Effect of Cervical Cerclage on the Risk of Recurrent Preterm Birth after a Twin Spontaneous Preterm Birth
- Author(s)
- Shinyoung Kim; Hyun Soo Park; Hayan Kwon; Hyun-Joo Seol; Jin Gon Bae; Ki Hoon Ahn; Sunghun Na; Se Jin Lee; Mi-Young Lee; Seung Mi Lee; Dong Wook Kwak; Jung Yoon Park; In Yang Park; Hye-Sung Won; Moon Young Kim; Hyun Sun Ko; Han Sung Hwang
- Keimyung Author(s)
- Bae, Jin Gon
- Department
- Dept. of Obstetrics & Gynecology (산부인과학)
- Journal Title
- Journal of Korean medical science
- Issued Date
- 2020
- Volume
- 35
- Issue
- 11
- Keyword
- Twins; Premature Birth; Preterm Premature Rupture of the Membranes; Uterine Cervical Incompetence; Cervical Cerclage
- Abstract
- Background:
This study aimed to evaluate the effect of cervical cerclage on the recurrence risk for preterm birth in singleton pregnant women after a twin spontaneous preterm birth (sPTB).
Methods:
This multicenter retrospective cohort study included women who had a singleton pregnancy from January 2009 to December 2018 at 10 referral hospitals and a twin sPTB before the current pregnancy.

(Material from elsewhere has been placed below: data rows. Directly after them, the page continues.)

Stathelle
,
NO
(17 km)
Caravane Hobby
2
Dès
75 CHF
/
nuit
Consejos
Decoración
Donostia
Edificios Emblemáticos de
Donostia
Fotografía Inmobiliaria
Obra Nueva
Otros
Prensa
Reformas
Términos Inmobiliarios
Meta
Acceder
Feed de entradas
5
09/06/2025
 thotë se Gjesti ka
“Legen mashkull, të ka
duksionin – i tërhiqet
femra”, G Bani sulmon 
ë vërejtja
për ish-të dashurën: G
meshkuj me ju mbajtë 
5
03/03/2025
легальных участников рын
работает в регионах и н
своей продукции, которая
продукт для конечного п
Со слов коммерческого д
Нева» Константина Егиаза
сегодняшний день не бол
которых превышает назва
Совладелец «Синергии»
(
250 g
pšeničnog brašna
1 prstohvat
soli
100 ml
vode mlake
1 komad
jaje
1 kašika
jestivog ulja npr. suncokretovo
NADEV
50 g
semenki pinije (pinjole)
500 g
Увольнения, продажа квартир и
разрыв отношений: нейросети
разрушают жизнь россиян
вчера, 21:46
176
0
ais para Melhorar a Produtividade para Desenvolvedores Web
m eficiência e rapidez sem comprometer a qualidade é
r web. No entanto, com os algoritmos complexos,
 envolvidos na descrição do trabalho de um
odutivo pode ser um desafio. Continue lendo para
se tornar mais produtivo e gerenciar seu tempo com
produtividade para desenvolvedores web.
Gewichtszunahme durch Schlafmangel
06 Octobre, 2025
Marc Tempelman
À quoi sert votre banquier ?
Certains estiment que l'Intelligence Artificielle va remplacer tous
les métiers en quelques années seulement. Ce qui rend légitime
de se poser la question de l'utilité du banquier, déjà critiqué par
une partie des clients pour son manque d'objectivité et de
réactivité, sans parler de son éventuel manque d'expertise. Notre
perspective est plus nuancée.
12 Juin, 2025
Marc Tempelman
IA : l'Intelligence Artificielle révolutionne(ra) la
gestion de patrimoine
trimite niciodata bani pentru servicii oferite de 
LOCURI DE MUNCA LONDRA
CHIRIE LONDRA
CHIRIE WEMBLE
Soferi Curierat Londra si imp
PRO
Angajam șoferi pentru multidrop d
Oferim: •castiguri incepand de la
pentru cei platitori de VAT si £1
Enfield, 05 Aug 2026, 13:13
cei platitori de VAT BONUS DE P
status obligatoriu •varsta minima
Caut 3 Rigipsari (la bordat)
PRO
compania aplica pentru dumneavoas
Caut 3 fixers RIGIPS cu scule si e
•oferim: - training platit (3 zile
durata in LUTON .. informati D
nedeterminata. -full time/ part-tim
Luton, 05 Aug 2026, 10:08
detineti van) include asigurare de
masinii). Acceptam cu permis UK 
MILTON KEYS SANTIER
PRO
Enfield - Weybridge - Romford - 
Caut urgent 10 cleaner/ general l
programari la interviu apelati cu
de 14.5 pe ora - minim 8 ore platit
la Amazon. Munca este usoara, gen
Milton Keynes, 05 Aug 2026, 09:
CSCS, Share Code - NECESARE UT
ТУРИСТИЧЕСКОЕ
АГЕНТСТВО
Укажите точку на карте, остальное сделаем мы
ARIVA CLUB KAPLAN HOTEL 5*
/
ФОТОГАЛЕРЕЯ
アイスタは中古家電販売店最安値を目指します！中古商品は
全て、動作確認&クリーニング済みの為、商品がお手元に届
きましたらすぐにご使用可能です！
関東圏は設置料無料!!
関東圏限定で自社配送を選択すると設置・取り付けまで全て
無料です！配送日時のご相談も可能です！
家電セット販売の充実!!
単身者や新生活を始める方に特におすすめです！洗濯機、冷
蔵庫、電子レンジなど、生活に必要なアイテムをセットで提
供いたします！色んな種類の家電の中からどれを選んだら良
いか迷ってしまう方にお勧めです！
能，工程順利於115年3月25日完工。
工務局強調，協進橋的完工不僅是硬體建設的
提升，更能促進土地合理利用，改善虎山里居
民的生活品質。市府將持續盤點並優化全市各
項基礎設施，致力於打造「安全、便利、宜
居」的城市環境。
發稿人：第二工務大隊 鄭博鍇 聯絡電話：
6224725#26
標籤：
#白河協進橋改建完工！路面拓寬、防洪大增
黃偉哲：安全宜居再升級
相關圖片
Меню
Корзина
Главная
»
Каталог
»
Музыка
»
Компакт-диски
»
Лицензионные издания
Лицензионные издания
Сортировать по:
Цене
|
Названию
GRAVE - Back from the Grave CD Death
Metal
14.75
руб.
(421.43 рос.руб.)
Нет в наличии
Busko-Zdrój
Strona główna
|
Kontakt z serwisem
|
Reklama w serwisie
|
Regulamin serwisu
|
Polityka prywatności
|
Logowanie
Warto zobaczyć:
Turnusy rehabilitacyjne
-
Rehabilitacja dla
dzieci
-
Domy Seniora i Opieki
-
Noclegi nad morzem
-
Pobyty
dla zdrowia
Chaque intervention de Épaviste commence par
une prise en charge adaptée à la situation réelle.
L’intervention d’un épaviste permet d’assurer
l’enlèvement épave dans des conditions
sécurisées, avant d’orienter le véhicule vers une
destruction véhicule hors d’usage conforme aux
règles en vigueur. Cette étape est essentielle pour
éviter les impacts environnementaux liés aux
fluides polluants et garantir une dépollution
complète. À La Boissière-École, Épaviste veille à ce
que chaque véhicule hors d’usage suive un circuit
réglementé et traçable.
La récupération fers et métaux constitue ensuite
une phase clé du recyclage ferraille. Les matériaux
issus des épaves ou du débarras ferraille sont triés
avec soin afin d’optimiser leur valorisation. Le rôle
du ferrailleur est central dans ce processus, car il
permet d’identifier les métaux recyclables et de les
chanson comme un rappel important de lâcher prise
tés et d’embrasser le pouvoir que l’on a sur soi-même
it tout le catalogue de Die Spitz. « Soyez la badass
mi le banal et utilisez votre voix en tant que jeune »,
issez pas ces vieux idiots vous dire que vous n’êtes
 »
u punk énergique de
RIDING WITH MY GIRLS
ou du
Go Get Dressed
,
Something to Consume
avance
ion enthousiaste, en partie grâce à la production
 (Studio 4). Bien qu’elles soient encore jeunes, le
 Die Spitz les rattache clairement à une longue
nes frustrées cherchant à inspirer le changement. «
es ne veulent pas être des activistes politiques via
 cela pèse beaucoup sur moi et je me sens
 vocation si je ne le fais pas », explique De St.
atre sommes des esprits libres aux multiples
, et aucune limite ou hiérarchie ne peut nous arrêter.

We compared the cervical lengths during pregnancy and pregnancy outcomes, according to the placement of prophylactic or emergency cerclage. We evaluated the independent risk factors for sPTB (< 37 weeks of gestation) in a subsequent singleton pregnancy.
Results:
For the index singleton pregnancy, preterm birth occurred in seven (11.1%) of 63 women. There was no significant difference in the cervical lengths during pregnancy in women with and without cerclage. In a multivariate logistic regression analysis, the placement of emergency cerclage was an independent risk factor for subsequent singleton preterm birth (odds ratio [OR], 93.188; 95% confidence interval [CI], 1.633-5,316.628; P = 0.027); however, the placement of prophylactic cerclage (OR, 19.264; 95% CI, 0.915-405.786; P = 0.057) was not a factor. None of the women who received prophylactic cerclage delivered before 35 weeks' gestation in the index singleton pregnancy.
Conclusion:
Cerclage did not lower the risk of preterm birth in a subsequent singleton pregnancy after a twin sPTB. However, emergency cerclage was an independent risk factor for preterm birth and there was no preterm birth before 35 weeks' gestation in the prophylactic cerclage group. Therefore, close monitoring of the cervical length and prophylactic cerclage might be considered in women who have experienced a twin sPTB at extreme gestation.